* _Exercise details_:
I would like you to restate each record word for word.

++++++++++++++++++++

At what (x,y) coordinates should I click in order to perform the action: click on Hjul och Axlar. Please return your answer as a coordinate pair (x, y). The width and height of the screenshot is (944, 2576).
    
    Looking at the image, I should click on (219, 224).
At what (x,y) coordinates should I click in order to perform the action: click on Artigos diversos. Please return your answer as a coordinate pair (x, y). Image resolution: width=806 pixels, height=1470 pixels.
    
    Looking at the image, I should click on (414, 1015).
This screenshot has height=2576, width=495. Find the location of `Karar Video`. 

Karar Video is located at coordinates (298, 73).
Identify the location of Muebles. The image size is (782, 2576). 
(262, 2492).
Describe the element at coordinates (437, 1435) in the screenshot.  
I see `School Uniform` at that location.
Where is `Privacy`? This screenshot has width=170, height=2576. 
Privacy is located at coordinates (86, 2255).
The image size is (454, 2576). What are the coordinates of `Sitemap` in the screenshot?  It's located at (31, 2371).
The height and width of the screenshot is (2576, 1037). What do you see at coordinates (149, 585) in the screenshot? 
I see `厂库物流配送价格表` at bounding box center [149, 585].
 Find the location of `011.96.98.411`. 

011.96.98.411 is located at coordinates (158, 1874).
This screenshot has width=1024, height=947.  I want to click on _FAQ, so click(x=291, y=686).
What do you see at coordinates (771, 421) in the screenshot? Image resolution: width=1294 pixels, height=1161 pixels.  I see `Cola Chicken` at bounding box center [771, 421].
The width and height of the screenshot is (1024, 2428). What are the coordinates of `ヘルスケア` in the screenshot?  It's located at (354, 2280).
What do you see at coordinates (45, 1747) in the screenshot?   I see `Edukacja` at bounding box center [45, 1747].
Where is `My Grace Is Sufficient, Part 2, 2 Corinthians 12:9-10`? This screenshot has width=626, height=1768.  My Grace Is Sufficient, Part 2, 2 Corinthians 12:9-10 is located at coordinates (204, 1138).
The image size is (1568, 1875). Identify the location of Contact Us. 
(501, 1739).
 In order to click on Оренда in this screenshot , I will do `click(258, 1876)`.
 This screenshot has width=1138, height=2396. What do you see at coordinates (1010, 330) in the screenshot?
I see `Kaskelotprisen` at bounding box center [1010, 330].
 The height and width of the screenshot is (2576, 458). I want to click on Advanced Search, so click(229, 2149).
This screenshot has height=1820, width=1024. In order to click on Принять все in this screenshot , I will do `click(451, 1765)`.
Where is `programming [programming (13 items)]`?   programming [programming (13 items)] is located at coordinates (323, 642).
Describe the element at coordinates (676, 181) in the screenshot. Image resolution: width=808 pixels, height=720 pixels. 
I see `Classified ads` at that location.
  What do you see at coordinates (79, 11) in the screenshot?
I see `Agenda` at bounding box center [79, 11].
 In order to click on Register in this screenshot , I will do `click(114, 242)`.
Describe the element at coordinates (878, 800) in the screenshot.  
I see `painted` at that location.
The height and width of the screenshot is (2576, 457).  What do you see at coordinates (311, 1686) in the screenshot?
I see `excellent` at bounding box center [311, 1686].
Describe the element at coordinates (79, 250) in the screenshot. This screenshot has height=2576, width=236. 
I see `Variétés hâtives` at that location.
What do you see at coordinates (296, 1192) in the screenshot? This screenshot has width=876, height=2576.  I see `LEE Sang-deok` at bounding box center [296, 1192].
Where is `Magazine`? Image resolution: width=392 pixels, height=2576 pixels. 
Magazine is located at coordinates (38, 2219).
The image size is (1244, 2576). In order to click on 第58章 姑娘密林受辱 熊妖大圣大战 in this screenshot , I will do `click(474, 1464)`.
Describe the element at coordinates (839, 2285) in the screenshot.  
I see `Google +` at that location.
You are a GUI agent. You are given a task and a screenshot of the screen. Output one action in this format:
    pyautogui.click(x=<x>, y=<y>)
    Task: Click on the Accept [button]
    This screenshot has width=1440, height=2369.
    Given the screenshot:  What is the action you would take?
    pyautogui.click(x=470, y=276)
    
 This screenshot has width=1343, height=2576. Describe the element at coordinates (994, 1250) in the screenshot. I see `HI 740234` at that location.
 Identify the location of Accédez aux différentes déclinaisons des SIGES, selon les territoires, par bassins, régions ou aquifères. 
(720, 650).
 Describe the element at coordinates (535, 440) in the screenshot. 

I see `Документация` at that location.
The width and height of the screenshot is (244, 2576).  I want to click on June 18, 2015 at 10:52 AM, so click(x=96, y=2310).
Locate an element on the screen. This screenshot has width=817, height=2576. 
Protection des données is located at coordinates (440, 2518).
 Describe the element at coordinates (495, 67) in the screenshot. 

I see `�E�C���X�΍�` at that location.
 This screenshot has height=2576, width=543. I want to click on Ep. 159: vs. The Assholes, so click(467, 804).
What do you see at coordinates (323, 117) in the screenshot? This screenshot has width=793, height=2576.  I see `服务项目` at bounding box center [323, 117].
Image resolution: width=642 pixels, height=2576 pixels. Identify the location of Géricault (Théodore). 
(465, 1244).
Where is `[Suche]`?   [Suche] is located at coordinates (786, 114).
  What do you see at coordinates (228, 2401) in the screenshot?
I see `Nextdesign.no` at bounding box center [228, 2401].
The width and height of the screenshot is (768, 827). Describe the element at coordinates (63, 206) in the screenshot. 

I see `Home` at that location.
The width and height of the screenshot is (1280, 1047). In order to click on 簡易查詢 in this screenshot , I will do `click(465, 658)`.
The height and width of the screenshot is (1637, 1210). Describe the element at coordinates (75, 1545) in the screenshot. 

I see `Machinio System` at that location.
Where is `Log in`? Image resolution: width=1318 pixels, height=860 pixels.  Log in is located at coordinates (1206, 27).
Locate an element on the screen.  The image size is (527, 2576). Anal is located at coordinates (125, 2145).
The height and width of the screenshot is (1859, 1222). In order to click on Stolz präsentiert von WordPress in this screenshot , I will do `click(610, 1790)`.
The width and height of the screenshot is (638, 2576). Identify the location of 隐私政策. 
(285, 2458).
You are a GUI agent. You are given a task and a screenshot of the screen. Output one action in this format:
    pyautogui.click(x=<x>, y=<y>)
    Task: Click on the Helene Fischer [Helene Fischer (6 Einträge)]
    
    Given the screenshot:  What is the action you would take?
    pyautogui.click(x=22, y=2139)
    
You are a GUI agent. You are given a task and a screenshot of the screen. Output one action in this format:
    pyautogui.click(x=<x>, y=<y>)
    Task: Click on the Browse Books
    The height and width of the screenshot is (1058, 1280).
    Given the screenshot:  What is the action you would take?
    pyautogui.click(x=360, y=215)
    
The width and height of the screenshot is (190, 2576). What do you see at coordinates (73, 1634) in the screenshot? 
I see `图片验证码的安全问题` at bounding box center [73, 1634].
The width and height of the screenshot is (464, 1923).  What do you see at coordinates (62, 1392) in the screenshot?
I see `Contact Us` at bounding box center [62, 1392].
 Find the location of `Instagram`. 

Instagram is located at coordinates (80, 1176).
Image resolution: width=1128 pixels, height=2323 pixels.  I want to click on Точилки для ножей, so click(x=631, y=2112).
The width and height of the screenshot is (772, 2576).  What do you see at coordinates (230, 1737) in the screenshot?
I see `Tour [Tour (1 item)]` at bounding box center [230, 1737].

++++++++++++++++++++

* _Answer to this problem_:
At what (x,y) coordinates should I click in order to perform the action: click on Hjul och Axlar. Please return your answer as a coordinate pair (x, y). The width and height of the screenshot is (944, 2576).
    
    Looking at the image, I should click on (219, 224).
At what (x,y) coordinates should I click in order to perform the action: click on Artigos diversos. Please return your answer as a coordinate pair (x, y). Image resolution: width=806 pixels, height=1470 pixels.
    
    Looking at the image, I should click on (414, 1015).
This screenshot has height=2576, width=495. Find the location of `Karar Video`. 

Karar Video is located at coordinates (298, 73).
Identify the location of Muebles. The image size is (782, 2576). 
(262, 2492).
Describe the element at coordinates (437, 1435) in the screenshot.  
I see `School Uniform` at that location.
Where is `Privacy`? This screenshot has width=170, height=2576. 
Privacy is located at coordinates (86, 2255).
The image size is (454, 2576). What are the coordinates of `Sitemap` in the screenshot?  It's located at (31, 2371).
The height and width of the screenshot is (2576, 1037). What do you see at coordinates (149, 585) in the screenshot? 
I see `厂库物流配送价格表` at bounding box center [149, 585].
 Find the location of `011.96.98.411`. 

011.96.98.411 is located at coordinates (158, 1874).
This screenshot has width=1024, height=947.  I want to click on _FAQ, so click(x=291, y=686).
What do you see at coordinates (771, 421) in the screenshot? Image resolution: width=1294 pixels, height=1161 pixels.  I see `Cola Chicken` at bounding box center [771, 421].
The width and height of the screenshot is (1024, 2428). What are the coordinates of `ヘルスケア` in the screenshot?  It's located at (354, 2280).
What do you see at coordinates (45, 1747) in the screenshot?   I see `Edukacja` at bounding box center [45, 1747].
Where is `My Grace Is Sufficient, Part 2, 2 Corinthians 12:9-10`? This screenshot has width=626, height=1768.  My Grace Is Sufficient, Part 2, 2 Corinthians 12:9-10 is located at coordinates (204, 1138).
The image size is (1568, 1875). Identify the location of Contact Us. 
(501, 1739).
 In order to click on Оренда in this screenshot , I will do `click(258, 1876)`.
 This screenshot has width=1138, height=2396. What do you see at coordinates (1010, 330) in the screenshot?
I see `Kaskelotprisen` at bounding box center [1010, 330].
 The height and width of the screenshot is (2576, 458). I want to click on Advanced Search, so click(229, 2149).
This screenshot has height=1820, width=1024. In order to click on Принять все in this screenshot , I will do `click(451, 1765)`.
Where is `programming [programming (13 items)]`?   programming [programming (13 items)] is located at coordinates (323, 642).
Describe the element at coordinates (676, 181) in the screenshot. Image resolution: width=808 pixels, height=720 pixels. 
I see `Classified ads` at that location.
  What do you see at coordinates (79, 11) in the screenshot?
I see `Agenda` at bounding box center [79, 11].
 In order to click on Register in this screenshot , I will do `click(114, 242)`.
Describe the element at coordinates (878, 800) in the screenshot.  
I see `painted` at that location.
The height and width of the screenshot is (2576, 457).  What do you see at coordinates (311, 1686) in the screenshot?
I see `excellent` at bounding box center [311, 1686].
Describe the element at coordinates (79, 250) in the screenshot. This screenshot has height=2576, width=236. 
I see `Variétés hâtives` at that location.
What do you see at coordinates (296, 1192) in the screenshot? This screenshot has width=876, height=2576.  I see `LEE Sang-deok` at bounding box center [296, 1192].
Where is `Magazine`? Image resolution: width=392 pixels, height=2576 pixels. 
Magazine is located at coordinates (38, 2219).
The image size is (1244, 2576). In order to click on 第58章 姑娘密林受辱 熊妖大圣大战 in this screenshot , I will do `click(474, 1464)`.
Describe the element at coordinates (839, 2285) in the screenshot.  
I see `Google +` at that location.
You are a GUI agent. You are given a task and a screenshot of the screen. Output one action in this format:
    pyautogui.click(x=<x>, y=<y>)
    Task: Click on the Accept [button]
    This screenshot has width=1440, height=2369.
    Given the screenshot:  What is the action you would take?
    pyautogui.click(x=470, y=276)
    
 This screenshot has width=1343, height=2576. Describe the element at coordinates (994, 1250) in the screenshot. I see `HI 740234` at that location.
 Identify the location of Accédez aux différentes déclinaisons des SIGES, selon les territoires, par bassins, régions ou aquifères. 
(720, 650).
 Describe the element at coordinates (535, 440) in the screenshot. 

I see `Документация` at that location.
The width and height of the screenshot is (244, 2576).  I want to click on June 18, 2015 at 10:52 AM, so click(x=96, y=2310).
Locate an element on the screen. This screenshot has width=817, height=2576. 
Protection des données is located at coordinates (440, 2518).
 Describe the element at coordinates (495, 67) in the screenshot. 

I see `�E�C���X�΍�` at that location.
 This screenshot has height=2576, width=543. I want to click on Ep. 159: vs. The Assholes, so click(467, 804).
What do you see at coordinates (323, 117) in the screenshot? This screenshot has width=793, height=2576.  I see `服务项目` at bounding box center [323, 117].
Image resolution: width=642 pixels, height=2576 pixels. Identify the location of Géricault (Théodore). 
(465, 1244).
Where is `[Suche]`?   [Suche] is located at coordinates (786, 114).
  What do you see at coordinates (228, 2401) in the screenshot?
I see `Nextdesign.no` at bounding box center [228, 2401].
The width and height of the screenshot is (768, 827). Describe the element at coordinates (63, 206) in the screenshot. 

I see `Home` at that location.
The width and height of the screenshot is (1280, 1047). In order to click on 簡易查詢 in this screenshot , I will do `click(465, 658)`.
The height and width of the screenshot is (1637, 1210). Describe the element at coordinates (75, 1545) in the screenshot. 

I see `Machinio System` at that location.
Where is `Log in`? Image resolution: width=1318 pixels, height=860 pixels.  Log in is located at coordinates (1206, 27).
Locate an element on the screen.  The image size is (527, 2576). Anal is located at coordinates (125, 2145).
The height and width of the screenshot is (1859, 1222). In order to click on Stolz präsentiert von WordPress in this screenshot , I will do `click(610, 1790)`.
The width and height of the screenshot is (638, 2576). Identify the location of 隐私政策. 
(285, 2458).
You are a GUI agent. You are given a task and a screenshot of the screen. Output one action in this format:
    pyautogui.click(x=<x>, y=<y>)
    Task: Click on the Helene Fischer [Helene Fischer (6 Einträge)]
    
    Given the screenshot:  What is the action you would take?
    pyautogui.click(x=22, y=2139)
    
You are a GUI agent. You are given a task and a screenshot of the screen. Output one action in this format:
    pyautogui.click(x=<x>, y=<y>)
    Task: Click on the Browse Books
    The height and width of the screenshot is (1058, 1280).
    Given the screenshot:  What is the action you would take?
    pyautogui.click(x=360, y=215)
    
The width and height of the screenshot is (190, 2576). What do you see at coordinates (73, 1634) in the screenshot? 
I see `图片验证码的安全问题` at bounding box center [73, 1634].
The width and height of the screenshot is (464, 1923).  What do you see at coordinates (62, 1392) in the screenshot?
I see `Contact Us` at bounding box center [62, 1392].
 Find the location of `Instagram`. 

Instagram is located at coordinates (80, 1176).
Image resolution: width=1128 pixels, height=2323 pixels.  I want to click on Точилки для ножей, so click(x=631, y=2112).
The width and height of the screenshot is (772, 2576).  What do you see at coordinates (230, 1737) in the screenshot?
I see `Tour [Tour (1 item)]` at bounding box center [230, 1737].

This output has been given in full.